#### [Task objective]
Copy every record below exactly, leaving out any pictures.

#### [Information given]
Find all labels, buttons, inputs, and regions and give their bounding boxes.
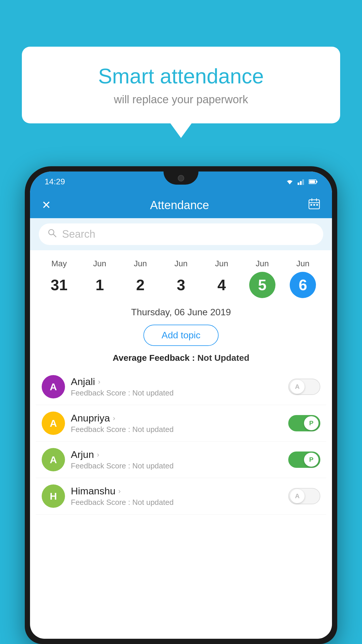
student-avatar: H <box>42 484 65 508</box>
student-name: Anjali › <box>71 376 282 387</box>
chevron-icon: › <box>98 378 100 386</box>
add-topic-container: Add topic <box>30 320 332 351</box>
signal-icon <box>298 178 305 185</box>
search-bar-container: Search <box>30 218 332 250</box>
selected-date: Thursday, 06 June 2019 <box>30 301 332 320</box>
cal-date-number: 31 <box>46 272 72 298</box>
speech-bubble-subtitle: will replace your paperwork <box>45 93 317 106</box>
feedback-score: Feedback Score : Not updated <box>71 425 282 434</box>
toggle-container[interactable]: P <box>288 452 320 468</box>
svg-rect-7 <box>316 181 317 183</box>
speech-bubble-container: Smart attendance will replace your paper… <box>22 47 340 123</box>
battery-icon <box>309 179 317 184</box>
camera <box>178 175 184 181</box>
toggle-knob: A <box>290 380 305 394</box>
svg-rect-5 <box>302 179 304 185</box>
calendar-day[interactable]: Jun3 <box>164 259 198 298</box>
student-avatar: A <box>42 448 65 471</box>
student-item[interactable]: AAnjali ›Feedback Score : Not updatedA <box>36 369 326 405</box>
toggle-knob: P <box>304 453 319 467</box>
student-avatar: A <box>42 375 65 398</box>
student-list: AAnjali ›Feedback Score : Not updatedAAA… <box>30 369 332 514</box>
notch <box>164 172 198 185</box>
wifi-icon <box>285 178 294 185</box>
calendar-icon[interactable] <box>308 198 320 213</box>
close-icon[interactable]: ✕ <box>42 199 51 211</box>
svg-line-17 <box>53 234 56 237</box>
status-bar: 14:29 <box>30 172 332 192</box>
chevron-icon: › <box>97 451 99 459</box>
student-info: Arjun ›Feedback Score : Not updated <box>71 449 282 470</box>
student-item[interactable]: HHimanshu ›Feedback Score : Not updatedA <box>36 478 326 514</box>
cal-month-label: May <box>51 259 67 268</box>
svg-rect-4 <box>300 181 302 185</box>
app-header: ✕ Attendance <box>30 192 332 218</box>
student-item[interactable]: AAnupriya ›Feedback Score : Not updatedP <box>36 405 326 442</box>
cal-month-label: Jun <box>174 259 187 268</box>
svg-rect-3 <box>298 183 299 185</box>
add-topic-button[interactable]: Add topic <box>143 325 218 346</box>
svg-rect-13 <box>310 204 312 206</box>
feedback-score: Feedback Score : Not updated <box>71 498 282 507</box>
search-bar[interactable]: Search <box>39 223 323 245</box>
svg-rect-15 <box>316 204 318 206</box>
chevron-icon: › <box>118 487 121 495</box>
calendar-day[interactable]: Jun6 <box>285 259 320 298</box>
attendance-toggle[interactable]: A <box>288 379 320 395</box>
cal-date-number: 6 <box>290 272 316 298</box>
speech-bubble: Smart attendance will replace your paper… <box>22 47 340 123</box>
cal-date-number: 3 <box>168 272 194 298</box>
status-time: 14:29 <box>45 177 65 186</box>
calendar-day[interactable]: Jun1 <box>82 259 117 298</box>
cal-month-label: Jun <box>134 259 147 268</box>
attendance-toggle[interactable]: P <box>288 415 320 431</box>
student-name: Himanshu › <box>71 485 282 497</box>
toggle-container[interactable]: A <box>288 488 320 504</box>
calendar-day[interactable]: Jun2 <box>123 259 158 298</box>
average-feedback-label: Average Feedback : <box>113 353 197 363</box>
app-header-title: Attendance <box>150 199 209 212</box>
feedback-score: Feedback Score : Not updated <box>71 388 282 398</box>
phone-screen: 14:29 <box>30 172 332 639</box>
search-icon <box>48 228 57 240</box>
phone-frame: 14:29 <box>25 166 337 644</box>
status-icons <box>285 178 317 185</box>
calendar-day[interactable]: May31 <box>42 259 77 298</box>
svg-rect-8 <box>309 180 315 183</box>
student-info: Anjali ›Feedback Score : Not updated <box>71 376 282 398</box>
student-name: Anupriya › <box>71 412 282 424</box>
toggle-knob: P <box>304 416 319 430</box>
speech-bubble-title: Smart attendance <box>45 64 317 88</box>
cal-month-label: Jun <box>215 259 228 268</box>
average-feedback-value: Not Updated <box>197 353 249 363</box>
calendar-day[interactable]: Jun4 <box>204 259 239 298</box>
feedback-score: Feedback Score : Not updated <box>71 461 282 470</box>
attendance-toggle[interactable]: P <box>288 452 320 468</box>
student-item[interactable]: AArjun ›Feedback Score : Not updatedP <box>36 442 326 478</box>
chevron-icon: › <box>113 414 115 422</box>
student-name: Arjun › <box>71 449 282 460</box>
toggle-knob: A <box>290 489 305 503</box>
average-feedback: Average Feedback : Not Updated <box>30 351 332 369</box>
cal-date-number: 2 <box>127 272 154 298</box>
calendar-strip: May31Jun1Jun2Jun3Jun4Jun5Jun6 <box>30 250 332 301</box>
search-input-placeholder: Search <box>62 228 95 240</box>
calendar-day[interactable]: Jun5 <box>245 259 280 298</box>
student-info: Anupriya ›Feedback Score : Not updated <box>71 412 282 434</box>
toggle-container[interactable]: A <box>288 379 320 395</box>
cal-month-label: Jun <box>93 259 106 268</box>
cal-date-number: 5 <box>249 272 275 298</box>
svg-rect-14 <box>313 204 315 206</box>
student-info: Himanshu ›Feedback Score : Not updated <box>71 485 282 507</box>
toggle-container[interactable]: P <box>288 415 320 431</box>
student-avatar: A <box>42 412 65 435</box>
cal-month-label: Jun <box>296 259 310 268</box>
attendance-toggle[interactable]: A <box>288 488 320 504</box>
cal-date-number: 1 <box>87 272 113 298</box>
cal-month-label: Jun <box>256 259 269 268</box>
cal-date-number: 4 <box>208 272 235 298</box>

#### [Response for this exercise]
Find all labels, buttons, inputs, and regions and give their bounding boxes.
student-avatar: H <box>42 484 65 508</box>
student-name: Anjali › <box>71 376 282 387</box>
chevron-icon: › <box>98 378 100 386</box>
add-topic-container: Add topic <box>30 320 332 351</box>
signal-icon <box>298 178 305 185</box>
search-bar-container: Search <box>30 218 332 250</box>
selected-date: Thursday, 06 June 2019 <box>30 301 332 320</box>
cal-date-number: 31 <box>46 272 72 298</box>
speech-bubble-subtitle: will replace your paperwork <box>45 93 317 106</box>
feedback-score: Feedback Score : Not updated <box>71 425 282 434</box>
toggle-container[interactable]: P <box>288 452 320 468</box>
svg-rect-7 <box>316 181 317 183</box>
speech-bubble-container: Smart attendance will replace your paper… <box>22 47 340 123</box>
battery-icon <box>309 179 317 184</box>
camera <box>178 175 184 181</box>
toggle-knob: A <box>290 380 305 394</box>
svg-rect-5 <box>302 179 304 185</box>
calendar-day[interactable]: Jun3 <box>164 259 198 298</box>
student-avatar: A <box>42 448 65 471</box>
student-item[interactable]: AAnjali ›Feedback Score : Not updatedA <box>36 369 326 405</box>
toggle-knob: P <box>304 453 319 467</box>
student-avatar: A <box>42 375 65 398</box>
student-list: AAnjali ›Feedback Score : Not updatedAAA… <box>30 369 332 514</box>
notch <box>164 172 198 185</box>
wifi-icon <box>285 178 294 185</box>
calendar-icon[interactable] <box>308 198 320 213</box>
close-icon[interactable]: ✕ <box>42 199 51 211</box>
svg-line-17 <box>53 234 56 237</box>
status-bar: 14:29 <box>30 172 332 192</box>
chevron-icon: › <box>97 451 99 459</box>
student-info: Arjun ›Feedback Score : Not updated <box>71 449 282 470</box>
student-item[interactable]: HHimanshu ›Feedback Score : Not updatedA <box>36 478 326 514</box>
cal-month-label: May <box>51 259 67 268</box>
svg-rect-4 <box>300 181 302 185</box>
app-header: ✕ Attendance <box>30 192 332 218</box>
student-item[interactable]: AAnupriya ›Feedback Score : Not updatedP <box>36 405 326 442</box>
cal-month-label: Jun <box>174 259 187 268</box>
svg-rect-3 <box>298 183 299 185</box>
add-topic-button[interactable]: Add topic <box>143 325 218 346</box>
svg-rect-13 <box>310 204 312 206</box>
feedback-score: Feedback Score : Not updated <box>71 498 282 507</box>
search-bar[interactable]: Search <box>39 223 323 245</box>
svg-rect-15 <box>316 204 318 206</box>
chevron-icon: › <box>118 487 121 495</box>
calendar-day[interactable]: Jun6 <box>285 259 320 298</box>
attendance-toggle[interactable]: A <box>288 379 320 395</box>
cal-date-number: 6 <box>290 272 316 298</box>
speech-bubble: Smart attendance will replace your paper… <box>22 47 340 123</box>
cal-date-number: 3 <box>168 272 194 298</box>
status-time: 14:29 <box>45 177 65 186</box>
calendar-day[interactable]: Jun1 <box>82 259 117 298</box>
cal-month-label: Jun <box>134 259 147 268</box>
attendance-toggle[interactable]: P <box>288 415 320 431</box>
student-name: Himanshu › <box>71 485 282 497</box>
toggle-container[interactable]: A <box>288 488 320 504</box>
calendar-day[interactable]: Jun2 <box>123 259 158 298</box>
average-feedback-label: Average Feedback : <box>113 353 197 363</box>
app-header-title: Attendance <box>150 199 209 212</box>
feedback-score: Feedback Score : Not updated <box>71 388 282 398</box>
phone-screen: 14:29 <box>30 172 332 639</box>
search-icon <box>48 228 57 240</box>
phone-frame: 14:29 <box>25 166 337 644</box>
status-icons <box>285 178 317 185</box>
calendar-day[interactable]: May31 <box>42 259 77 298</box>
svg-rect-8 <box>309 180 315 183</box>
student-info: Anjali ›Feedback Score : Not updated <box>71 376 282 398</box>
student-name: Anupriya › <box>71 412 282 424</box>
toggle-knob: P <box>304 416 319 430</box>
speech-bubble-title: Smart attendance <box>45 64 317 88</box>
cal-month-label: Jun <box>215 259 228 268</box>
average-feedback-value: Not Updated <box>197 353 249 363</box>
calendar-day[interactable]: Jun4 <box>204 259 239 298</box>
feedback-score: Feedback Score : Not updated <box>71 461 282 470</box>
attendance-toggle[interactable]: P <box>288 452 320 468</box>
student-item[interactable]: AArjun ›Feedback Score : Not updatedP <box>36 442 326 478</box>
chevron-icon: › <box>113 414 115 422</box>
student-name: Arjun › <box>71 449 282 460</box>
toggle-knob: A <box>290 489 305 503</box>
average-feedback: Average Feedback : Not Updated <box>30 351 332 369</box>
cal-date-number: 2 <box>127 272 154 298</box>
calendar-strip: May31Jun1Jun2Jun3Jun4Jun5Jun6 <box>30 250 332 301</box>
search-input-placeholder: Search <box>62 228 95 240</box>
calendar-day[interactable]: Jun5 <box>245 259 280 298</box>
student-info: Anupriya ›Feedback Score : Not updated <box>71 412 282 434</box>
toggle-container[interactable]: A <box>288 379 320 395</box>
cal-month-label: Jun <box>93 259 106 268</box>
cal-date-number: 5 <box>249 272 275 298</box>
svg-rect-14 <box>313 204 315 206</box>
student-info: Himanshu ›Feedback Score : Not updated <box>71 485 282 507</box>
toggle-container[interactable]: P <box>288 415 320 431</box>
student-avatar: A <box>42 412 65 435</box>
cal-month-label: Jun <box>296 259 310 268</box>
attendance-toggle[interactable]: A <box>288 488 320 504</box>
cal-date-number: 1 <box>87 272 113 298</box>
cal-month-label: Jun <box>256 259 269 268</box>
cal-date-number: 4 <box>208 272 235 298</box>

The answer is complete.